When tested on 41 tasks unseen in the training data, an arm controlled by RT-Trajectory more than doubled the performance of existing state-of-the-art RT models: it achieved a task success rate of 63%, compared with 29% for RT-2.
Traditionally, training a robotic arm relies on mapping abstract natural language (“wipe the table”) to specific movements (close gripper, move left, move right), making it hard for models to generalize to novel tasks. In contrast, an RT-Trajectory model enables RT models to understand "how to do" tasks by interpreting specific robot motions like those contained in videos or sketches.
The system is versatile: RT-Trajectory can also create trajectories by watching human demonstrations of desired tasks, and even accept hand-drawn sketches.
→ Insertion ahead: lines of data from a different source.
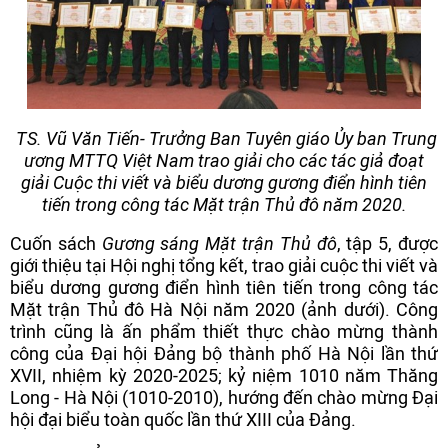
TS. Vũ Văn Tiến- Trưởng Ban Tuyên giáo Ủy ban Trung
ương MTTQ Việt Nam trao giải cho các tác giả đoạt
giải
Cuộc thi viết và biểu dương gương điển hình tiên
tiến trong công tác Mặt trận Thủ đô năm 2020.
Cuốn sách
Gương sáng Mặt trận Thủ đô
, tập 5, được
giới thiệu tại Hội nghị tổng kết, trao giải cuộc thi viết và
biểu dương gương điển hình tiên tiến trong công tác
Mặt trận Thủ đô Hà Nội năm 2020 (ảnh dưới). Công
trình cũng là ấn phẩm thiết thực chào mừng thành
công của Đại hội Đảng bộ thành phố Hà Nội lần thứ
XVII, nhiệm kỳ 2020-2025; kỷ niệm 1010 năm Thăng
Long - Hà Nội (1010-2010), hướng đến chào mừng Đại
hội đại biểu toàn quốc lần thứ XIII của Đảng.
And it can be readily adapted to different robot platforms.
RT-Trajectory makes use of the rich robotic-motion information that is present in all robot datasets, but currently under-utilized. RT-Trajectory not only represents another step along the road to building robots able to move with efficient accuracy in novel situations, but also unlocking knowledge from existing datasets.
Building the foundations for next-generation robots
By building on the foundation of our state-of-the-art RT-1 and RT-2 models, each of these pieces help create ever more capable and helpful robots. We envision a future in which these models and systems can be integrated to create robots – with the motion generalization of RT-Trajectory, the efficiency of SARA-RT, and the large-scale data collection from models like AutoRT. We will continue to tackle challenges in robotics today and to adapt to the new capabilities and technologies of more advanced robotics.